Agriculture commissioner: Both candidates seem strong. We endorse Republican Steve Troxler, a Browns Summit farmer who, since his election in 2004, has established a strong record in important areas like food safety and agricultural marketing. Troxler's Democratic opponent, Yadkin County farmer Walter Smith, has an impressive background with the U.S. Department of Agriculture. But we see no reason to replace the experienced Troxler.

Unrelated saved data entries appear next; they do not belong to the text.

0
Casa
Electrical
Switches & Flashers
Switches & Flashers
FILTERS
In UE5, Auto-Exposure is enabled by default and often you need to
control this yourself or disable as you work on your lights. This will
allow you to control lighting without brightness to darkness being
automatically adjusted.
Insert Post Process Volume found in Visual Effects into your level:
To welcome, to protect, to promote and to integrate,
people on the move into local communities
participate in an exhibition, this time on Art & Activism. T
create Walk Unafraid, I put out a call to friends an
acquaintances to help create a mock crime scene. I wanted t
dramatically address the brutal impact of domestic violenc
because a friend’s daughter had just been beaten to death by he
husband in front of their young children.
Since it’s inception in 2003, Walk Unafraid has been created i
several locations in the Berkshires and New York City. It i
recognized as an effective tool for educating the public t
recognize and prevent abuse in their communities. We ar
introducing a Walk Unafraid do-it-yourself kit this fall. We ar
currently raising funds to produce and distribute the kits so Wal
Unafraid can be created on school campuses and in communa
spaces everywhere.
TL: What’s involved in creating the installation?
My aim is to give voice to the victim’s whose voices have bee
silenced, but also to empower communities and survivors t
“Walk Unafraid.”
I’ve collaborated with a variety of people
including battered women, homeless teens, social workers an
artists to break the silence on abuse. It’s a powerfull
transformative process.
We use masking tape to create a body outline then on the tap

Insurance commissioner: We endorse the candidacy of Democratic incumbent Wayne Goodwin, who has a record of integrity and fairness. He beat back a legislative maneuver designed to weaken his rate-setting authority and, while doing all he can to create a welcoming environment for insurance companies, has still made it clear that he works for the people. As to challenger Mike Causey (who defeated Moore County's own Richard Morgan in a primary runoff), his main claim to fame seems to be a dubious desire to "nullify" the Affordable Care Act at the state level. No, thanks.

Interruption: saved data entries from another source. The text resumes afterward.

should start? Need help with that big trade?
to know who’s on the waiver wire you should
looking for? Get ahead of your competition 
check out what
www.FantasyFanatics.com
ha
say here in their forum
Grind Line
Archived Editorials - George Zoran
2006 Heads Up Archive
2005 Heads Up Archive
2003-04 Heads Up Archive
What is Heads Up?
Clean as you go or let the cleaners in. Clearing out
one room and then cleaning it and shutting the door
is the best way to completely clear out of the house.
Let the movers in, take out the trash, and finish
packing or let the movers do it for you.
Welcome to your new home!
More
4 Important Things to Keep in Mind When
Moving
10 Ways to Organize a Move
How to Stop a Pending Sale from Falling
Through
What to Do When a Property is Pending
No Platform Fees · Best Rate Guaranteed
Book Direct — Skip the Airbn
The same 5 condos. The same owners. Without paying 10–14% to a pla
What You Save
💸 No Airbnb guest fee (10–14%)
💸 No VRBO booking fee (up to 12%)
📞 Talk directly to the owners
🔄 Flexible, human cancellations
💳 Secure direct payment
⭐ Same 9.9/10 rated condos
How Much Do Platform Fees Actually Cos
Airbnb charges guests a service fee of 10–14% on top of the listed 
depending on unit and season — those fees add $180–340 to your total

Labor commissioner: The Pilot endorses the Republican incumbent, Cherie Berry. She has performed well over 12 years. There may have been a couple of rough spots - as when the U.S. Labor Department criticized her in 2010 for what it called an instance or two of lax supervision. But that seems to pale compared with the record of her Democratic opponent, former Labor Commissioner John Brooks, on whose watch the horrendous Hamlet chicken plant fire happened. Voters would do best to keep Berry on the job.
Secretary of state: The North Carolina version of this job has nothing to do with foreign affairs. Rather, the holder of this Raleigh office handles matters such as registering incorporation documents and protecting citizens from fraud. By all accounts, four-term Democratic incumbent Elaine Marshall has done an outstanding job of covering all those bases. She has also overseen an array of high-tech improvements that help speed up process in her department. Her Republican challenger, Chowan County Commissioner Ed Goodwin, whose website dwells on subjects like gun rights and abortion, does not seem a viable alternative. Stick with Marshall, we say.

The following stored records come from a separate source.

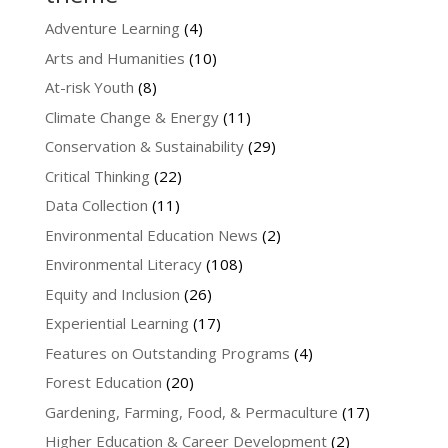
Adventure Learning
(4)
Arts and Humanities
(10)
At-risk Youth
(8)
Climate Change & Energy
(11)
Conservation & Sustainability
(29)
Critical Thinking
(22)
Data Collection
(11)
Environmental Education News
(2)
Environmental Literacy
(108)
Equity and Inclusion
(26)
Experiential Learning
(17)
Features on Outstanding Programs
(4)
Forest Education
(20)
Gardening, Farming, Food, & Permaculture
(17)
Higher Education & Career Development
(2)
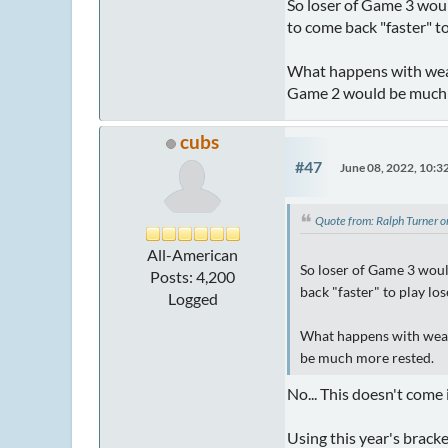
So loser of Game 3 woul
to come back "faster" t
What happens with weat
Game 2 would be much 
cubs
#47
June 08, 2022, 10:
Quote from: Ralph Turner 
All-American
So loser of Game 3 woul
Posts: 4,200
back "faster" to play l
Logged
What happens with weat
be much more rested.
No... This doesn't come 
Using this year's brack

Superintendent of public instruction: The Democratic holder of this office, June Atkinson, runs a tight ship and seems a clear favorite over challenger John Tedesco, whose most notable accomplishment is a tumultuous and highly controversial tenure on the Wake County school board.
Treasurer: Here again, Republican challenger Steve Royal, an Elkin CPA, seems to offer few valid reasons for unseating incumbent Janet Cowell, who has presided rationally and responsibly over a job that has experienced unprecedented pressures in recent years. Perhaps most significantly, she has kept North Carolina's pension system on an even keel, while helping maintain the state's spotless triple-A bond rating. We enthusiastically endorse Cowell.